▶ [Raw data]:

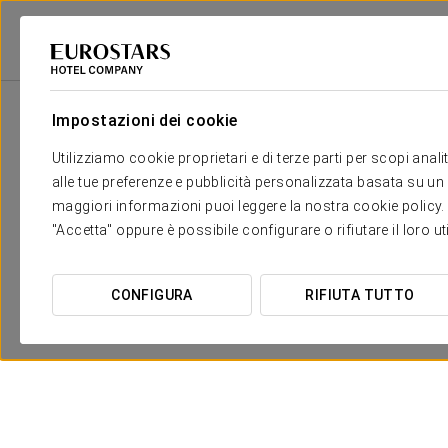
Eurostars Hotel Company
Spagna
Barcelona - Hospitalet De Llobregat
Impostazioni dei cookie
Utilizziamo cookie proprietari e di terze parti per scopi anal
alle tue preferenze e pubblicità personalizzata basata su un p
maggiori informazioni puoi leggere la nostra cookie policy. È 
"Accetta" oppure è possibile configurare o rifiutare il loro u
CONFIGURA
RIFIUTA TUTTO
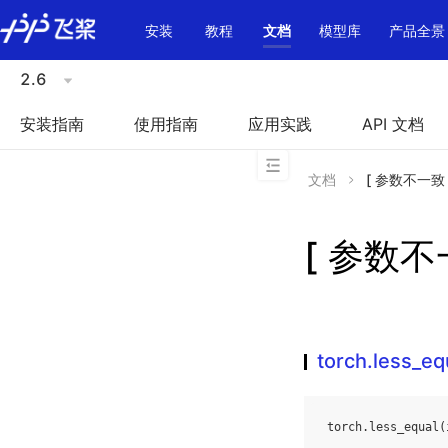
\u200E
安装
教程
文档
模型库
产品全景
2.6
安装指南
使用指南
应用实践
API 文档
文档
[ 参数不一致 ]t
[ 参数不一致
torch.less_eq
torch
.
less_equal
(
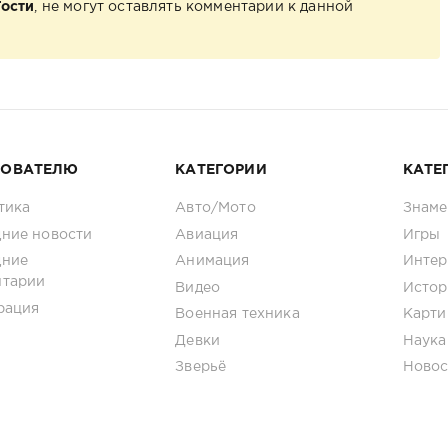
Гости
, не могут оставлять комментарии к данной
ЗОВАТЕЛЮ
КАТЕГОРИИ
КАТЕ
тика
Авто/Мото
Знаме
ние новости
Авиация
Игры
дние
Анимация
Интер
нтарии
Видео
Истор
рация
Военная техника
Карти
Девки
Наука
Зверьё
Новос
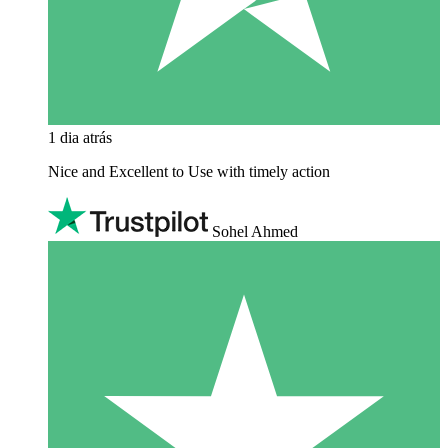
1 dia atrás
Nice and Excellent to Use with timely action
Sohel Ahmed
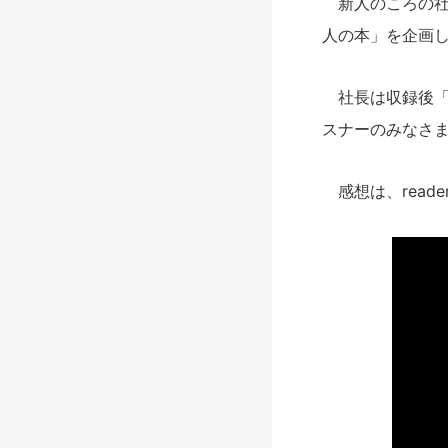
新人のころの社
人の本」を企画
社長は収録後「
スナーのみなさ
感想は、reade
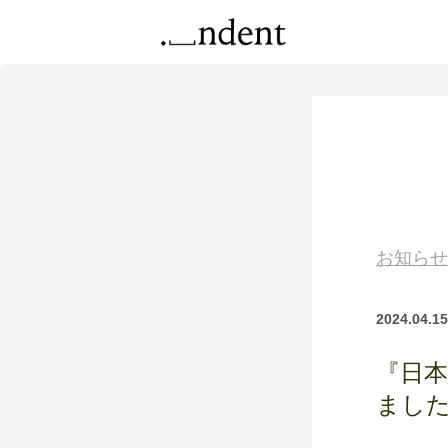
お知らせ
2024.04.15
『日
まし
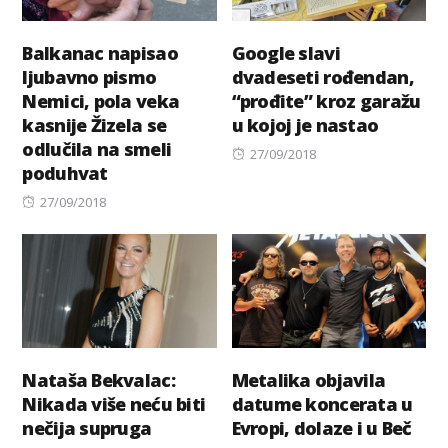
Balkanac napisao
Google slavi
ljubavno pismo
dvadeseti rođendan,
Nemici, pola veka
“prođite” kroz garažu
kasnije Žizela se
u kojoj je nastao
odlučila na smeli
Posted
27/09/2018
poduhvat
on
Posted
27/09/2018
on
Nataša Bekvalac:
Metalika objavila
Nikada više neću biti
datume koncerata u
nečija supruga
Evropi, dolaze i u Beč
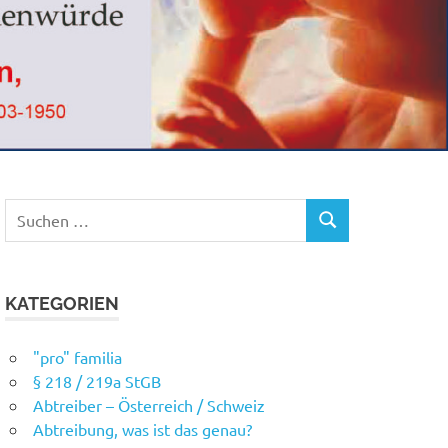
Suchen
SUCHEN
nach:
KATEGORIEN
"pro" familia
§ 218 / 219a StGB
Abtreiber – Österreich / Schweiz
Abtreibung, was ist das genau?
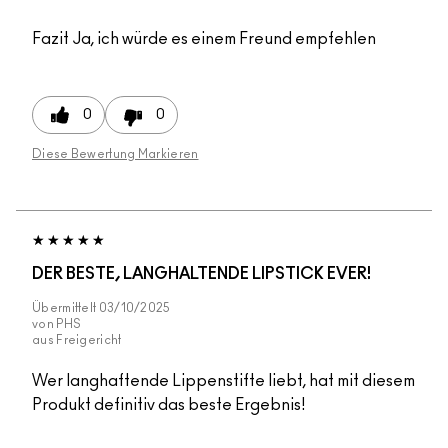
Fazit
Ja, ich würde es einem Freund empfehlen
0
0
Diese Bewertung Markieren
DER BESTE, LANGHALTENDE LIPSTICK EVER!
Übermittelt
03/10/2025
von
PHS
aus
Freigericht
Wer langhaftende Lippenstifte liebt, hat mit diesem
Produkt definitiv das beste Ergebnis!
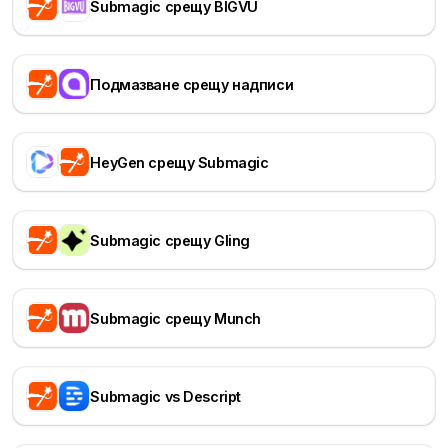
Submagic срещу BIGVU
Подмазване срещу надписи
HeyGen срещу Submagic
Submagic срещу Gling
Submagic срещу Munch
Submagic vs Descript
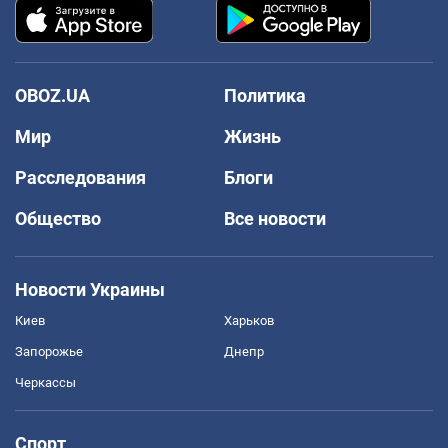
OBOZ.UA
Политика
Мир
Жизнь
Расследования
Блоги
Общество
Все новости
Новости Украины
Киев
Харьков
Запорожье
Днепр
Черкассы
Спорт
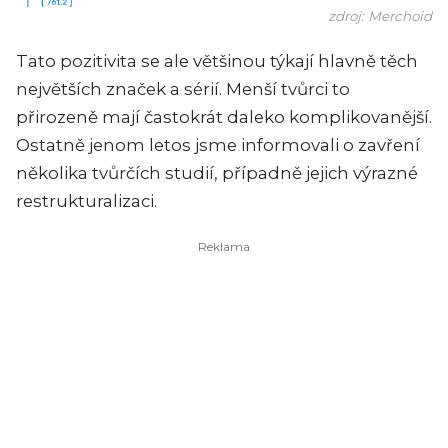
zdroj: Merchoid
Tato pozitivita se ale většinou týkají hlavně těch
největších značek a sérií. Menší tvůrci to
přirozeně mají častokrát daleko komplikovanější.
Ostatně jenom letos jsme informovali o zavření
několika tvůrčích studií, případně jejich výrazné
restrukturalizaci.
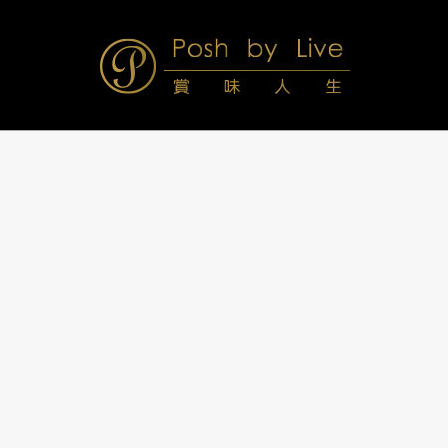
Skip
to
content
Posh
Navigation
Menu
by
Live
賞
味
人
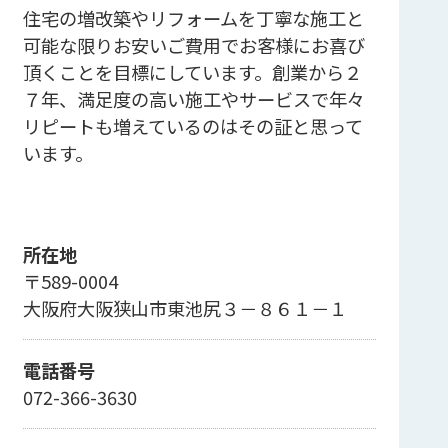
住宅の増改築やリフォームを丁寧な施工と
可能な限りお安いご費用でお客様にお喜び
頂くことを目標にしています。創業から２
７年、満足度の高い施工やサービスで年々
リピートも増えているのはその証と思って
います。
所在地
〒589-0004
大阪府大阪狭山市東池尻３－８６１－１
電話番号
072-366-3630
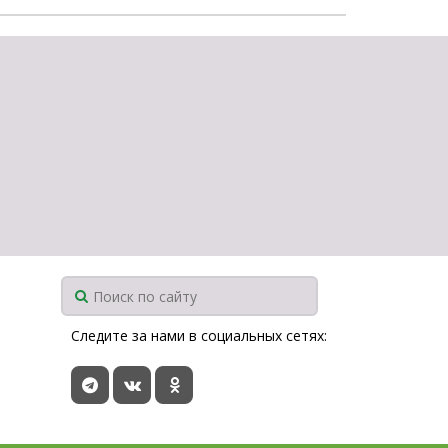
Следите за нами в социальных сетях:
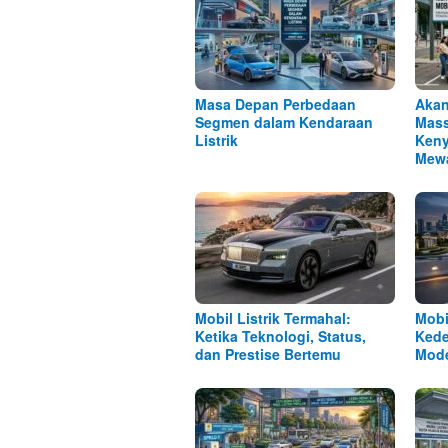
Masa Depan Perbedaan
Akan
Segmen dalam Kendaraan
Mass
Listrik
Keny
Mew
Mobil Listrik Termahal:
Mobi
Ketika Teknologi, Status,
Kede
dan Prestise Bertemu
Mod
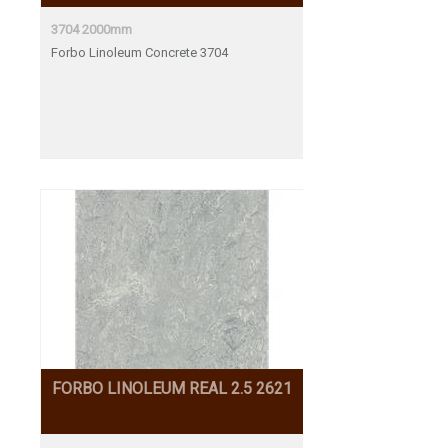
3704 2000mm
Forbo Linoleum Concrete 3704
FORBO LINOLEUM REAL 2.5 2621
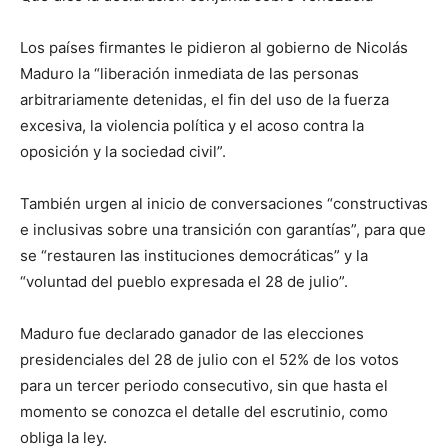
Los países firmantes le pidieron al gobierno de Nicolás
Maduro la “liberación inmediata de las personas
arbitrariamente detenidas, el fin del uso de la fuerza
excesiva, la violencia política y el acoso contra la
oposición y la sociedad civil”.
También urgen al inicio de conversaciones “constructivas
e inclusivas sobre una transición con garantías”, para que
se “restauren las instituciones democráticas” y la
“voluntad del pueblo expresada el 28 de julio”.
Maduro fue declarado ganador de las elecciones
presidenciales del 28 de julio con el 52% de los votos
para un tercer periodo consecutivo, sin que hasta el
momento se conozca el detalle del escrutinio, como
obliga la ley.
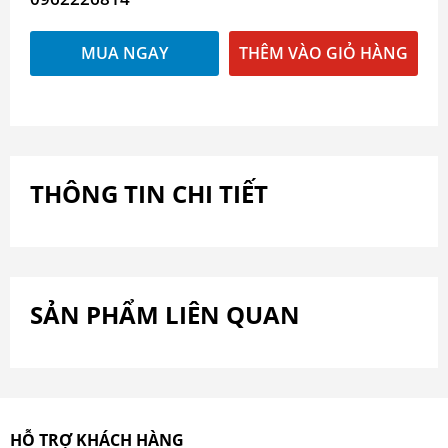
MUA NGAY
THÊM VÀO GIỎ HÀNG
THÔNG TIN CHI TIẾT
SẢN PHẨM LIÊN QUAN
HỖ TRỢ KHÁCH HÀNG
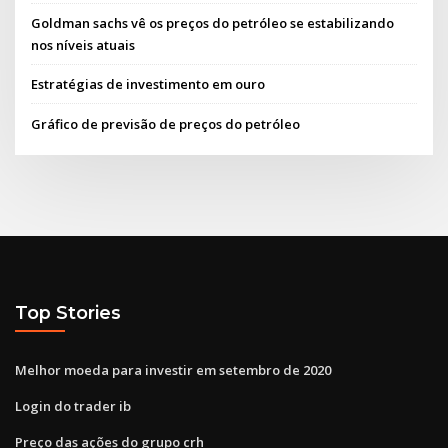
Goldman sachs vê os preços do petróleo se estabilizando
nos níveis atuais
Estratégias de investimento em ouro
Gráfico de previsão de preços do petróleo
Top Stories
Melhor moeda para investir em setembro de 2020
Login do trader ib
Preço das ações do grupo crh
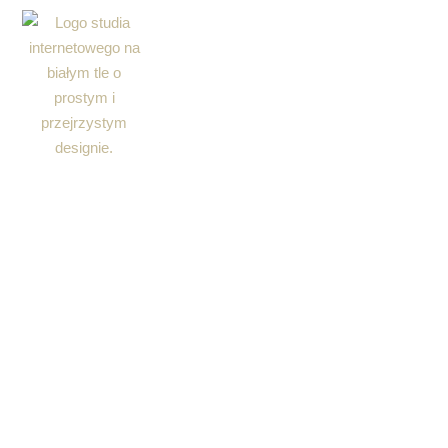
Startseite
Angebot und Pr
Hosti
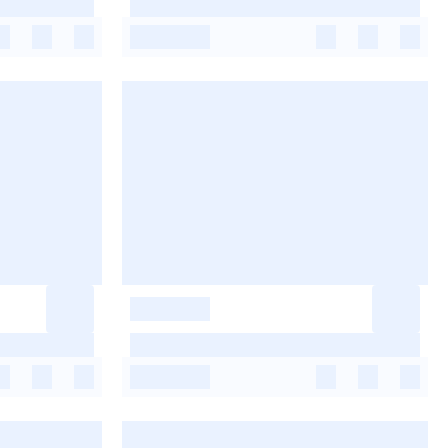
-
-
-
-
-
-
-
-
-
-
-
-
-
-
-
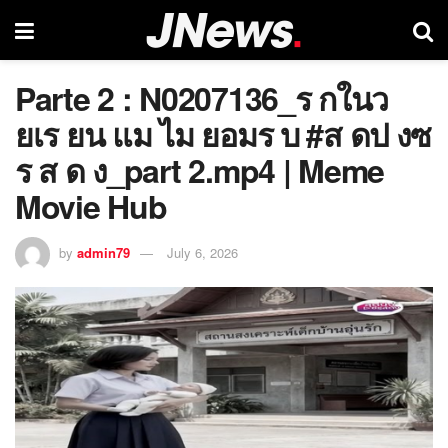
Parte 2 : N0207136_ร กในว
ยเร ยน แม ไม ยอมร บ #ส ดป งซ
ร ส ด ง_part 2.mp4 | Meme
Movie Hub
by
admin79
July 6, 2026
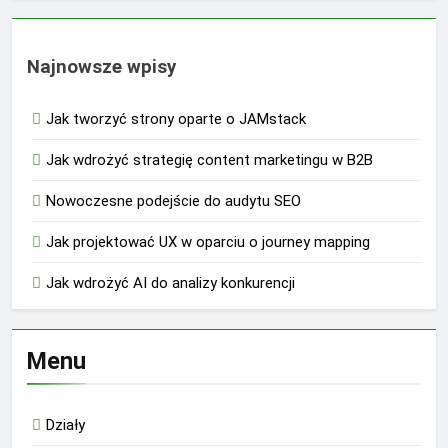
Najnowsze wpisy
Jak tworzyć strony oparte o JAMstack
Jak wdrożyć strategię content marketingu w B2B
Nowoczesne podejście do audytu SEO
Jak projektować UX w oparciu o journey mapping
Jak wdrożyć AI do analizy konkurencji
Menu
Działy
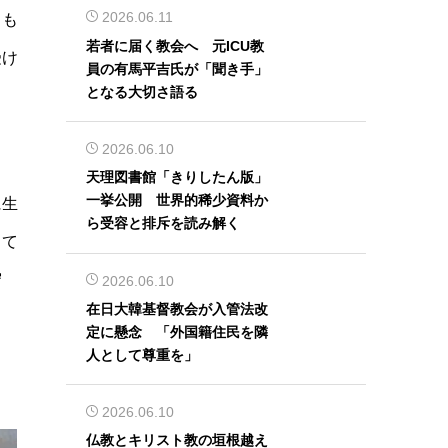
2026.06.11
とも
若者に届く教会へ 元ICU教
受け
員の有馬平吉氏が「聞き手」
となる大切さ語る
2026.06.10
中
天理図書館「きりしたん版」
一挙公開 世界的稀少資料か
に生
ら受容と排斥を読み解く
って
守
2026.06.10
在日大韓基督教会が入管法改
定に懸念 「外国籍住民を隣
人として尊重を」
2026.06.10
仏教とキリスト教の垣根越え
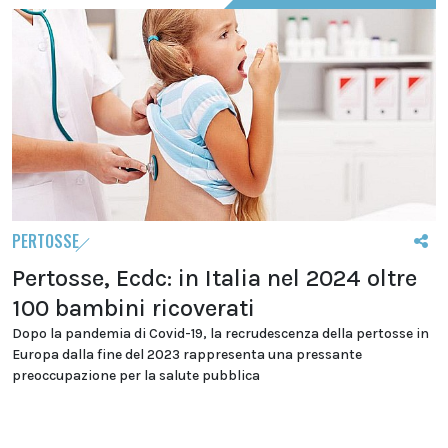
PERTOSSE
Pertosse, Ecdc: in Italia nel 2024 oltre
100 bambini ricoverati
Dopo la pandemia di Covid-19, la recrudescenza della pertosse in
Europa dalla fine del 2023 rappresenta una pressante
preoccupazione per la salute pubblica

▶ [Required action]: Filter the records for lines holding the string "срещу". Copy each one.

▶ [Answer section]:
Submagic срещу BIGVU
Подмазване срещу надписи
HeyGen срещу Submagic
Submagic срещу Gling
Submagic срещу Munch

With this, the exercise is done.